Case ID: f2d_646/html/1218-01.html
Source: Caselaw Access Project
Author: {"author": "PER CURIAM.", "license": "Public Domain", "url": "https://static.case.law/"}
Date Created: 2024-08-24T03:29:51.129683

NATIONAL LABOR RELATIONS BOARD, Petitioner, v. HEATILATOR FIREPLACE, DIVISION OF VEGA INDUSTRIES, INC., Respondent.
    No. 80-1651.
    United States Court of Appeals, Eighth Circuit.
    Submitted April 15, 1981.
    Filed April 22, 1981.
    
      Allison W. Brown, Jr., Washington, D. C., Victoria A. Higman, Washington, D. C., argued, for petitioner.
    Matt Shade, Atlanta, Ga., argued for respondent.
    Before HEANEY, STEPHENSON and McMILLIAN, Circuit Judges.
   PER CURIAM.

This case is before the Court upon application of the National Labor Relations Board for enforcement of its order issued against Heatilator Fireplace, Division of Vega Industries, Inc., (Heatilator) and upon Heatilator’s petition for review of the order. 249 N.L.R.B. No. 47, 104 L.R.R.M. 1501 (1980). The Board found that Heatilator violated section 8(a)(3) and (1) of the National Labor Relations Act, 29 U.S.C. § 151 et seq. by discharging three employees — Jerry Parrish, Kenneth Baylor and Gregory Wakefield — because of their union activities. The Board also found that Heatilator violated section 8(a)(1) of the Act by directing its employees not to attend a union meeting or to sign union authorization cards, by interrogating an employee about union activity, and by directing an employee allied with management to engage in surveillance and to report on the union activity of other employees. Having determined that these findings are supported by substantial evidence on the record as a whole, we direct that the Board’s order be enforced.

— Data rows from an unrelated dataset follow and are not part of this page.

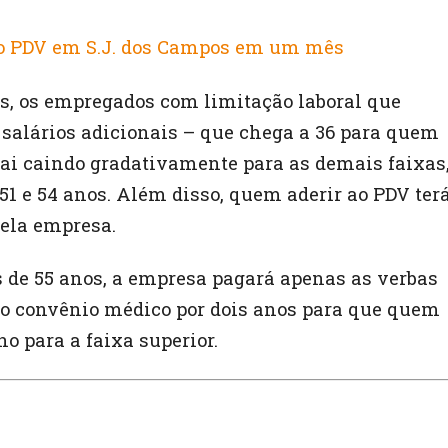
o PDV em S.J. dos Campos em um mês
s, os empregados com limitação laboral que
a salários adicionais – que chega a 36 para quem
ai caindo gradativamente para as demais faixas
51 e 54 anos. Além disso, quem aderir ao PDV ter
pela empresa.
de 55 anos, a empresa pagará apenas as verbas
mo convênio médico por dois anos para que quem
o para a faixa superior.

In our view, union animus was established by testimony showing that company management made many attempts to discourage union activity among Heatilator employees. Ample evidence supported the Board’s findings that Heatilator management unlawfully attempted to dissuade employees from attending union meetings and signing authorization cards, and that it coercively interrogated an employee and sought to engage in unlawful espionage.

There is also overwhelming evidence in support of the Board’s conclusion that Baylor and Parrish were discharged because they engaged in union organizing. The evidence supporting the Board’s determination regarding Wakefield is not as strong, but it is substantial. Although he apparently had an absenteeism problem that might have constituted grounds for discharge, the record contains a number of facts from which the Board properly inferred that Wakefield was discharged because of his union activity. He was discharged the day after he had attended a union meeting. The company had knowledge of the meeting in advance and had asked at least two employees not to attend. The wives of two company supervisors attended the meeting and the meeting was discussed at the plant the next day. Moreover, the company did not follow its newly established policy concerning warnings and discharges for absences.

The order of the National Labor Relations Board is hereby enforced.